The workspace ships an NLP framework that extracts entities, links them to graph nodes, and produces document-level annotations searchable alongside structured data. This section is the operator's reference — what to configure, where to configure it, and how each model fits into a pipeline.

For per-page configuration screenshots, see the workspace UI itself; this section concentrates on the model.

The pipeline shape

flowchart LR Doc[(Text e.g. SupportCase.Content)] --> Tokenizer Tokenizer --> POS[Part-of-speech tagging] POS --> Spotter[Spotter models] POS --> Pattern[Pattern spotters] Spotter --> Link[Entity linking] Pattern --> Link Link --> Post[Post-processing] Post --> Graph[(Annotated nodes + link edges)]
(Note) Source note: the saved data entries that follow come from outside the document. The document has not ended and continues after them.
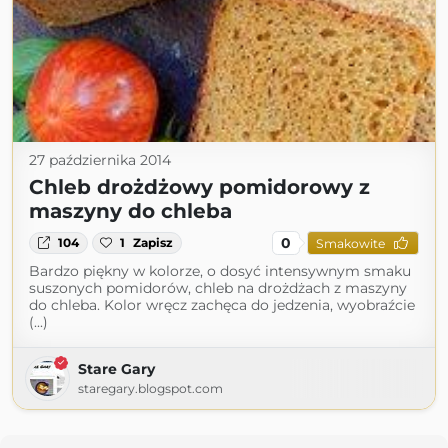
27 października 2014
Chleb drożdżowy pomidorowy z
maszyny do chleba
0
104
1
Zapisz
Smakowite
Bardzo piękny w kolorze, o dosyć intensywnym smaku
suszonych pomidorów, chleb na drożdżach z maszyny
do chleba. Kolor wręcz zachęca do jedzenia, wyobraźcie
(...)
Stare Gary
staregary.blogspot.com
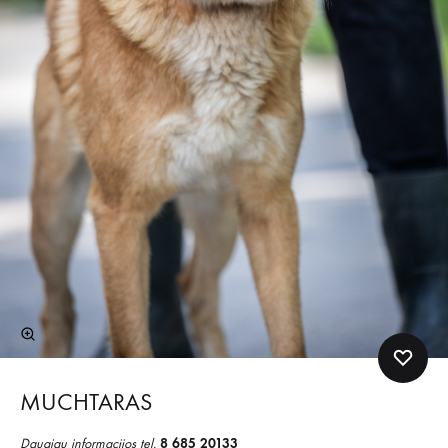
MUCHTARAS
Daugiau informacijos tel.
8 685 20133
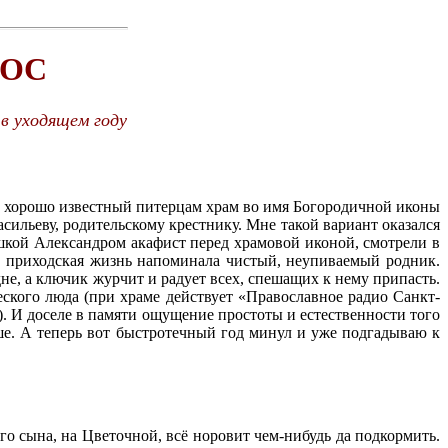
ЛОС
 в уходящем году
ет хорошо известный питерцам храм во имя Богородичной иконы
асильеву, родительскому крестнику. Мне такой вариант оказался
юшкой Александром акафист перед храмовой иконой, смотрели в
ни приходская жизнь напоминала чистый, неупиваемый родник.
не, а ключик журчит и радует всех, спешащих к нему припасть.
ского люда (при храме действует «Православное радио Санкт-
). И доселе в памяти ощущение простоты и естественности того
ьше. А теперь вот быстротечный год минул и уже подгадываю к
го сына, на Цветочной, всё норовит чем-нибудь да подкормить.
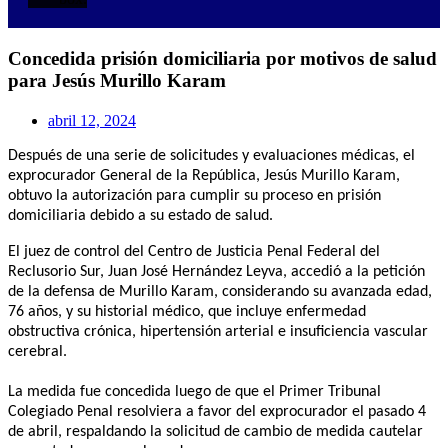
Concedida prisión domiciliaria por motivos de salud
para Jesús Murillo Karam
abril 12, 2024
Después de una serie de solicitudes y evaluaciones médicas, el
exprocurador General de la República, Jesús Murillo Karam,
obtuvo la autorización para cumplir su proceso en prisión
domiciliaria debido a su estado de salud.
El juez de control del Centro de Justicia Penal Federal del
Reclusorio Sur, Juan José Hernández Leyva, accedió a la petición
de la defensa de Murillo Karam, considerando su avanzada edad,
76 años, y su historial médico, que incluye enfermedad
obstructiva crónica, hipertensión arterial e insuficiencia vascular
cerebral.
La medida fue concedida luego de que el Primer Tribunal
Colegiado Penal resolviera a favor del exprocurador el pasado 4
de abril, respaldando la solicitud de cambio de medida cautelar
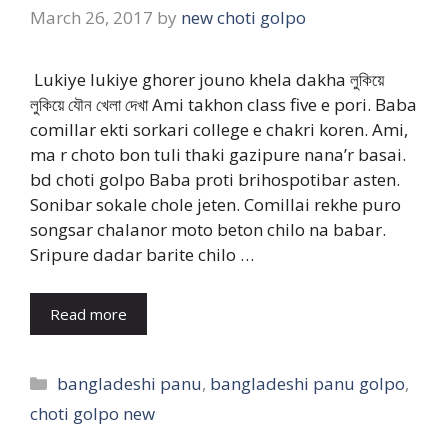
March 26, 2017
by
new choti golpo
Lukiye lukiye ghorer jouno khela dakha লুকিয়ে
লুকিয়ে যৌন খেলা দেখা Ami takhon class five e pori. Baba
comillar ekti sorkari college e chakri koren. Ami,
ma r choto bon tuli thaki gazipure nana’r basai.
bd choti golpo Baba proti brihospotibar asten.
Sonibar sokale chole jeten. Comillai rekhe puro
songsar chalanor moto beton chilo na babar.
Sripure dadar barite chilo …
Read more
Categories
bangladeshi panu
,
bangladeshi panu golpo
,
choti golpo new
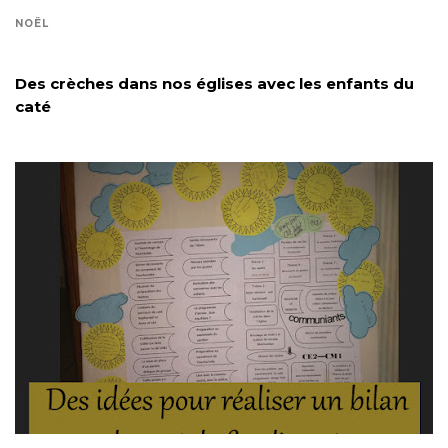
NOËL
Des crèches dans nos églises avec les enfants du
caté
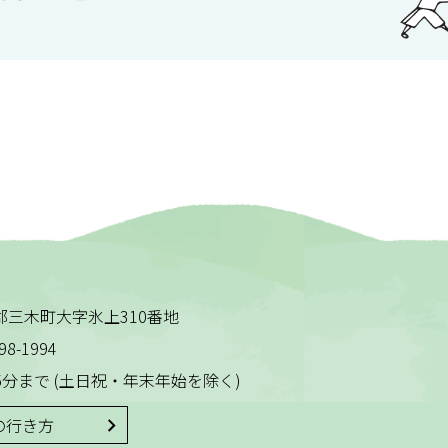
木田郡三木町大字氷上310番地
98-1994
5分まで
(土日祝・年末年始を除く)
の行き方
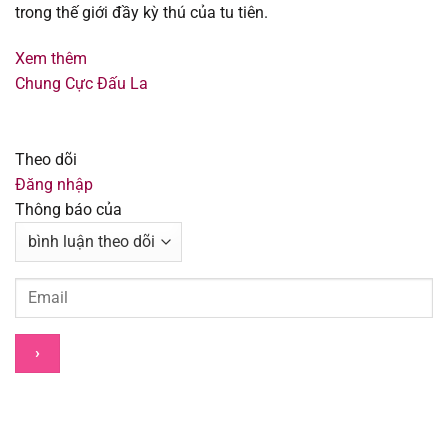
trong thế giới đầy kỳ thú của tu tiên.
Chapter 655
05/11/2025
Xem thêm
Chapter 654
28/10/2025
Chung Cực Đấu La
Chapter 653
28/10/2025
Theo dõi
Chapter 652
14/10/2025
Đăng nhập
Thông báo của
Chapter 651
14/10/2025
Chapter 650
14/10/2025
Chapter 649
14/10/2025
Chapter 648
14/10/2025
Chapter 647
14/10/2025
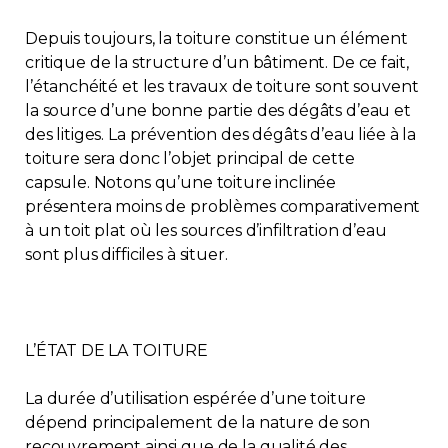
Contact
Depuis toujours, la toiture constitue un élément
critique de la structure d’un bâtiment. De ce fait,
Adhésion
l’étanchéité et les travaux de toiture sont souvent
la source d’une bonne partie des dégâts d’eau et
des litiges. La prévention des dégâts d’eau liée à la
toiture sera donc l’objet principal de cette
capsule. Notons qu’une toiture inclinée
Zone Membres
présentera moins de problèmes comparativement
à un toit plat où les sources d’infiltration d’eau
Français
sont plus difficiles à situer.
L’ÉTAT DE LA TOITURE
La durée d’utilisation espérée d’une toiture
dépend principalement de la nature de son
recouvrement ainsi que de la qualité des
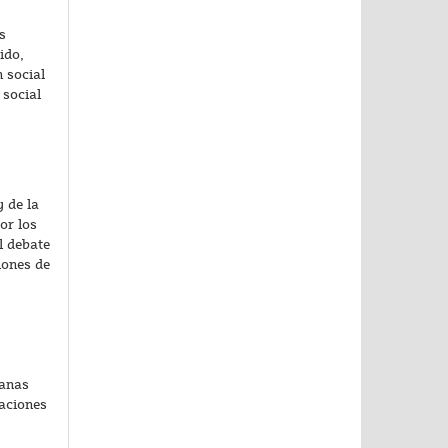
s
ido,
 social
 social
 de la
or los
l debate
iones de
manas
raciones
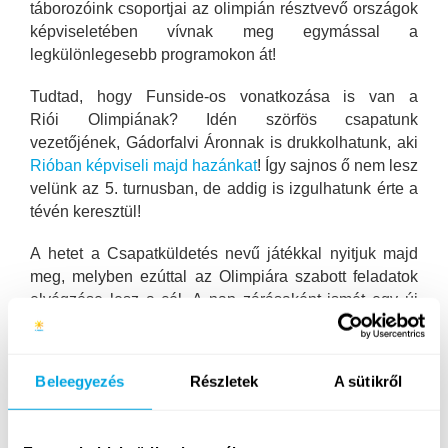
táborozóink csoportjai az olimpián résztvevő országok
képviseletében vívnak meg egymással a
legkülönlegesebb programokon át!
Tudtad, hogy Funside-os vonatkozása is van a
Riói Olimpiának? Idén szörfös csapatunk
vezetőjének, Gádorfalvi Áronnak is drukkolhatunk, aki
Rióban képviseli majd hazánkat
! Így sajnos ő nem lesz
velünk az 5. turnusban, de addig is izgulhatunk érte a
tévén keresztül!
A hetet a Csapatküldetés nevű játékkal nyitjuk majd
meg, melyben ezúttal az Olimpiára szabott feladatok
elvégzése lesz a cél. A nap zárásaként ismét egy új
program jön: a nemzetközi játékest különböző
országokkal, nemzeti játékokkal és sportágakkal
kapcsolatos állomásokkal és feladatokkal ötvözött
Beleegyezés
Részletek
A sütikről
program lesz. Most először lesz fordított napunk is az
5. héten, amely során táborozóink egy-egy olyan
foglalkozást próbálhatnak ki kedd délután, amelyet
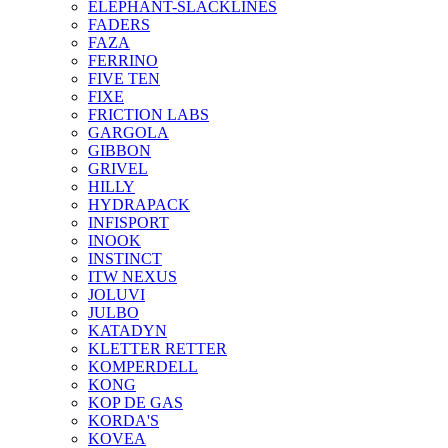
ELEPHANT-SLACKLINES
FADERS
FAZA
FERRINO
FIVE TEN
FIXE
FRICTION LABS
GARGOLA
GIBBON
GRIVEL
HILLY
HYDRAPACK
INFISPORT
INOOK
INSTINCT
ITW NEXUS
JOLUVI
JULBO
KATADYN
KLETTER RETTER
KOMPERDELL
KONG
KOP DE GAS
KORDA'S
KOVEA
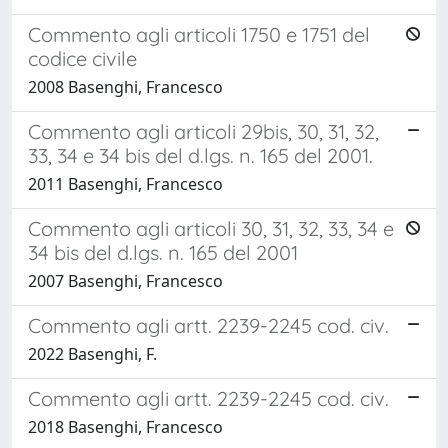
Commento agli articoli 1750 e 1751 del
codice civile
2008 Basenghi, Francesco
Commento agli articoli 29bis, 30, 31, 32,
33, 34 e 34 bis del d.lgs. n. 165 del 2001.
2011 Basenghi, Francesco
Commento agli articoli 30, 31, 32, 33, 34 e
34 bis del d.lgs. n. 165 del 2001
2007 Basenghi, Francesco
Commento agli artt. 2239-2245 cod. civ.
2022 Basenghi, F.
Commento agli artt. 2239-2245 cod. civ.
2018 Basenghi, Francesco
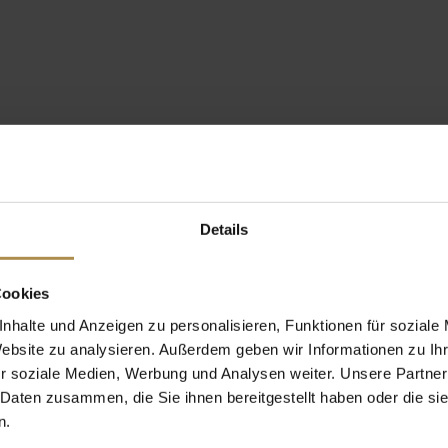
Details
Cookies
nhalte und Anzeigen zu personalisieren, Funktionen für soziale
Website zu analysieren. Außerdem geben wir Informationen zu I
r soziale Medien, Werbung und Analysen weiter. Unsere Partner
 Daten zusammen, die Sie ihnen bereitgestellt haben oder die s
n.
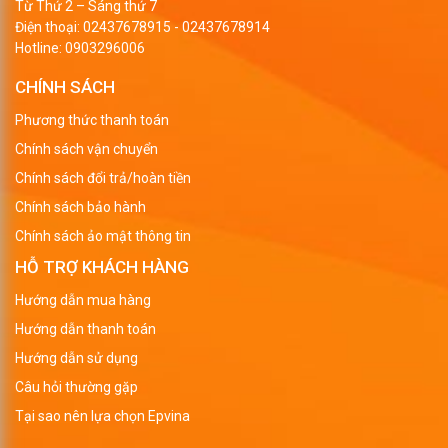
Từ Thứ 2 – Sáng thứ 7
Điện thoại:
02437678915
-
02437678914
Hotline:
0903296006
CHÍNH SÁCH
Phương thức thanh toán
Chính sách vận chuyển
Chính sách đổi trả/hoàn tiền
Chính sách bảo hành
Chính sách ảo mật thông tin
HỖ TRỢ KHÁCH HÀNG
Hướng dẫn mua hàng
Hướng dẫn thanh toán
Hướng dẫn sử dụng
Câu hỏi thường gặp
Tại sao nên lựa chọn Epvina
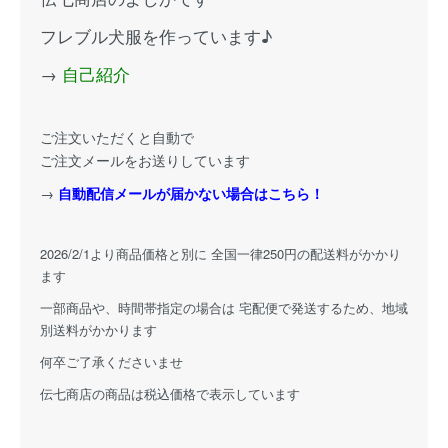
フレブル犬服を作っています♪
→
自己紹介
ご注文いただくと自動で
ご注文メールをお送りしています
→
自動配信メールが届かない場合はこちら！
2026/2/1より商品価格と別に 全国一律250円の配送料がかかり
ます
一部商品や、時間帯指定の場合は 宅配便で発送するため、地域
別送料がかかります
何卒ご了承くださいませ
伝七商店の商品は税込価格で表示しています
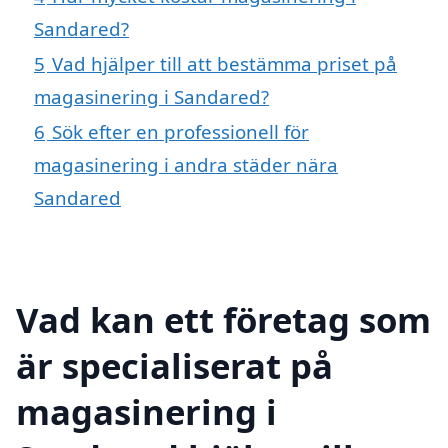
Sandared?
5
Vad hjälper till att bestämma priset på
magasinering i Sandared?
6
Sök efter en professionell för
magasinering i andra städer nära
Sandared
Vad kan ett företag som
är specialiserat på
magasinering i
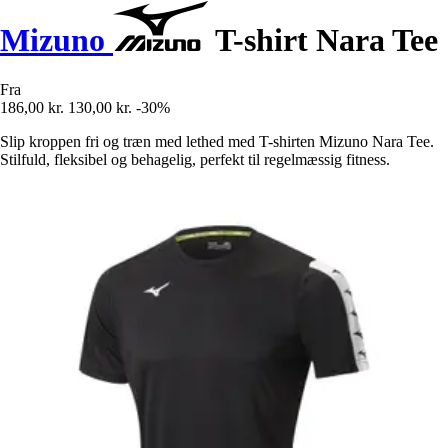
Mizuno
T-shirt Nara Tee
Fra
186,00 kr.
130,00 kr.
-30%
Slip kroppen fri og træn med lethed med T-shirten Mizuno Nara Tee.
Stilfuld, fleksibel og behagelig, perfekt til regelmæssig fitness.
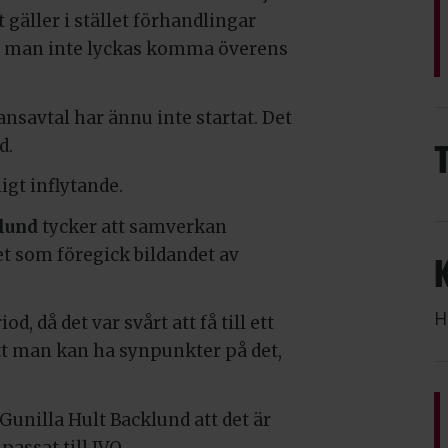
 gäller i stället förhandlingar
 man inte lyckas komma överens
savtal har ännu inte startat. Det
d.
ligt inflytande.
klund
tycker att samverkan
et som föregick bildandet av
H
, då det var svårt att få till ett
 att man kan ha synpunkter på det,
Gunilla Hult Backlund att det är
assat till IVO.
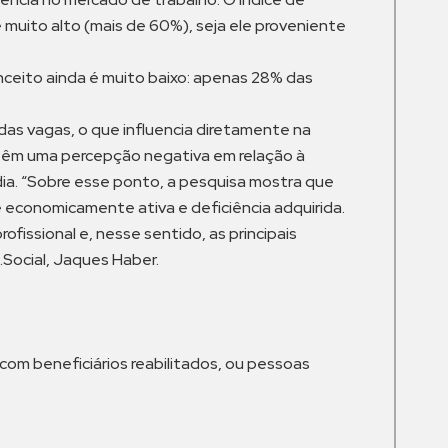
muito alto (mais de 60%), seja ele proveniente
nceito ainda é muito baixo: apenas 28% das
das vagas, o que influencia diretamente na
 têm uma percepção negativa em relação à
dia. “Sobre esse ponto, a pesquisa mostra que
economicamente ativa e deficiência adquirida.
ofissional e, nesse sentido, as principais
.Social, Jaques Haber.
com beneficiários reabilitados, ou pessoas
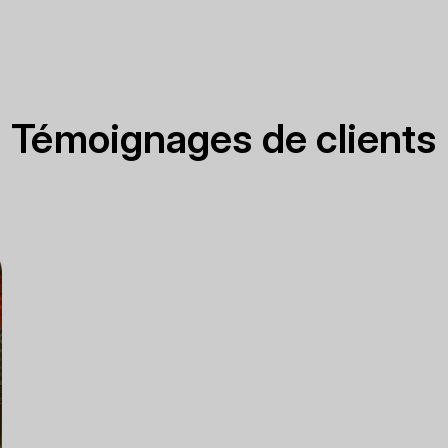
Témoignages de clients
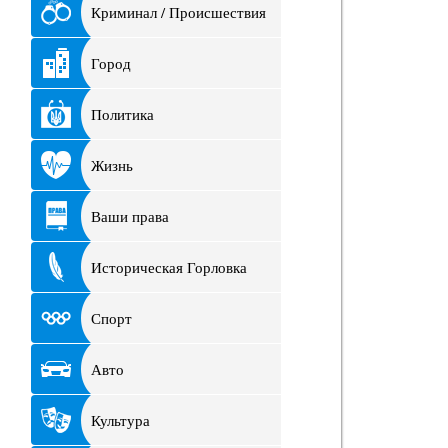
Криминал / Происшествия
Город
Политика
Жизнь
Ваши права
Историческая Горловка
Спорт
Авто
Культура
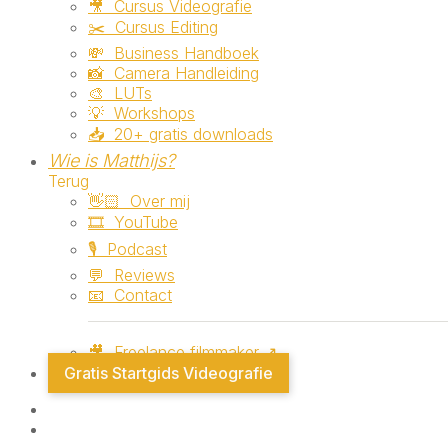
🎥 ‎ ‎Cursus Videografie
✂️ ‎ ‎Cursus Editing
💸 ‎ ‎Business Handboek
📸 ‎ ‎Camera Handleiding
🎨 ‎ ‎LUTs
💡 ‎ ‎Workshops
📥 ‎ ‎20+ gratis downloads
Wie is Matthijs?
Terug
👋🏻 ‎ ‎Over mij
🎞️ ‎ ‎YouTube
🎙️ ‎ ‎Podcast
💬 ‎ ‎Reviews
📧 ‎ ‎Contact
🎥 ‎ ‎Freelance filmmaker ↗
Gratis Startgids Videografie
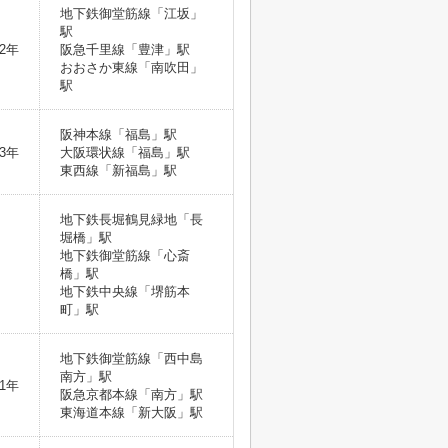
地下鉄御堂筋線「江坂」
駅
2年
阪急千里線「豊津」駅
おおさか東線「南吹田」
駅
阪神本線「福島」駅
3年
大阪環状線「福島」駅
東西線「新福島」駅
地下鉄長堀鶴見緑地「長
堀橋」駅
地下鉄御堂筋線「心斎
橋」駅
地下鉄中央線「堺筋本
町」駅
地下鉄御堂筋線「西中島
南方」駅
1年
阪急京都本線「南方」駅
東海道本線「新大阪」駅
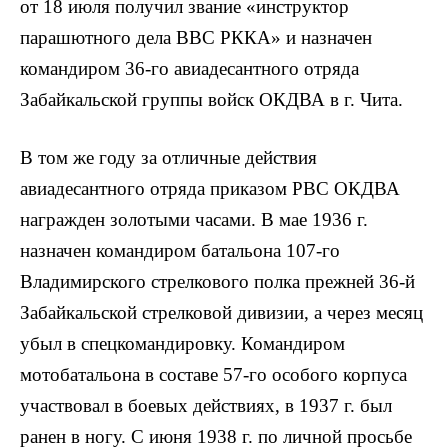
от 18 июля получил звание «инструктор
парашютного дела ВВС РККА» и назначен
командиром 36-го авиадесантного отряда
Забайкальской группы войск ОКДВА в г. Чита.
В том же году за отличные действия
авиадесантного отряда приказом РВС ОКДВА
награжден золотыми часами. В мае 1936 г.
назначен командиром батальона 107-го
Владимирского стрелкового полка прежней 36-й
Забайкальской стрелковой дивизии, а через месяц
убыл в спецкомандировку. Командиром
мотобатальона в составе 57-го особого корпуса
участвовал в боевых действиях, в 1937 г. был
ранен в ногу. С июня 1938 г. по личной просьбе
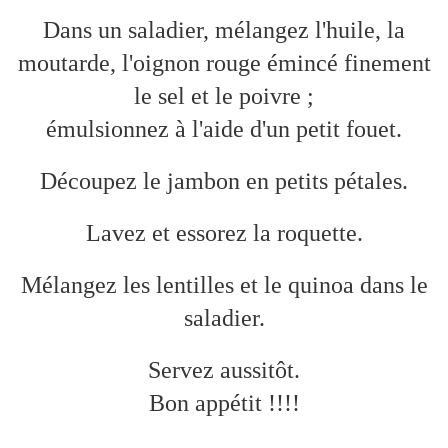
Dans un saladier, mélangez l'huile, la
moutarde, l'oignon rouge émincé finement
le sel et le poivre ;
émulsionnez à l'aide d'un petit fouet.
Découpez le jambon en petits pétales.
Lavez et essorez la roquette.
Mélangez les lentilles et le quinoa dans le
saladier.
Servez aussitôt.
Bon appétit !!!!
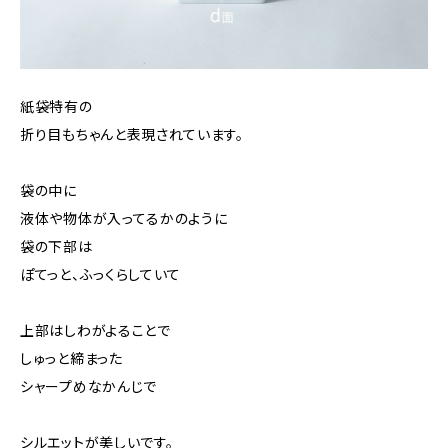
紙袋特有の
折り目もちゃんと表現されています。
袋の中に
液体や物体が入ってるかのように
袋の下部は
ぽてっと、ふっくらしていて
上部はしわがよることで
しゅっと締まった
シャープめなかんじで
シルエットが美しいです。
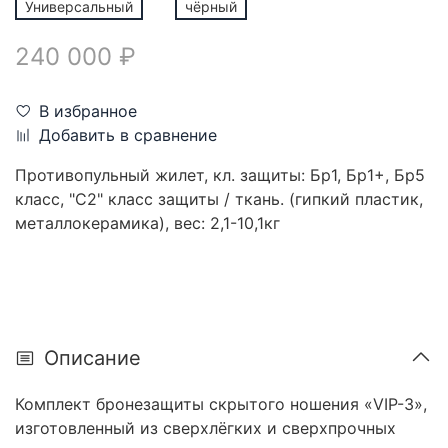
Универсальный
чёрный
240 000 ₽
В избранное
Добавить в сравнение
Противопульный жилет, кл. защиты: Бр1, Бр1+, Бр5
класс, "С2" класс защиты / ткань. (гипкий пластик,
металлокерамика), вес: 2,1-10,1кг
Описание
Комплект бронезащиты скрытого ношения «VIP-3»,
изготовленный из сверхлёгких и сверхпрочных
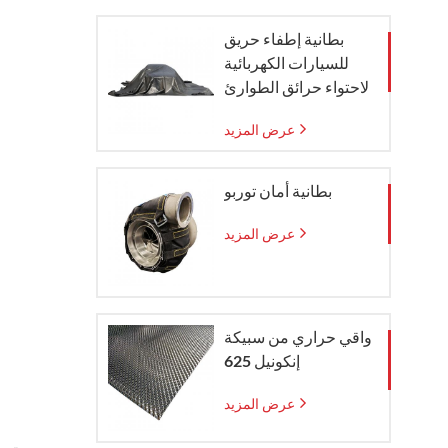
بطانية إطفاء حريق
للسيارات الكهربائية
لاحتواء حرائق الطوارئ
عرض المزيد
بطانية أمان توربو
عرض المزيد
واقي حراري من سبيكة
إنكونيل 625
عرض المزيد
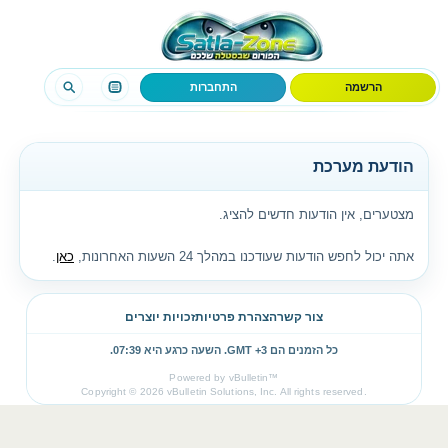
הרשמה
התחברות
הודעת מערכת
מצטערים, אין הודעות חדשים להציג.
אתה יכול לחפש הודעות שעודכנו במהלך 24 השעות האחרונות,
כאן
.
צור קשר
הצהרת פרטיות
זכויות יוצרים
כל הזמנים הם GMT +3. השעה כרגע היא
07:39
.
Powered by vBulletin™
Copyright © 2026 vBulletin Solutions, Inc. All rights reserved.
You bind a pipeline to one or more node-field pairs (e.g. SupportCase.Content). Every ingested or reparsed value of that field runs through the pipeline.

In this section

NLP pipelines — assigning languages, modes, and target fields.
Spotter models — gazetteer extraction (fixed terms / aliases).
Pattern spotter — regex-style extraction for IDs and codes.
Entity linking — wiring extracted terms to graph nodes.
Entity post-processing — custom C# that runs on each match.
Advanced extraction — experiments, reparsing, multilingual setup.

When to use which model

Goal	Model
Match a fixed vocabulary that already lives in the graph	Dynamic spotter — auto-syncs.
Match a curated alias list you maintain externally	Manual spotter — upload a list.
Capture identifier patterns (ticket IDs, part numbers, dates)	Pattern spotter.
Decide whether a match is correct based on document context	Entity post-processing.
Link captured terms to existing nodes via `_Mentions` edges	Entity linking.
Auto-create new nodes when a pattern hits unknown text	Entity linking → "Create new node".

Programmatic access

The configuration lives inside the workspace's graph (under internal nodes), but you typically author it through the UI. The points where you'll write C# are:

Entity post-processing scripts — runs per-match with Tokens, Document, Graph, Q() in scope. See Entity post-processing.
AI tool annotations — if you want a chat tool to depend on extracted entities, query the _Mentions edges directly with Q().IsRelatedToVia(...).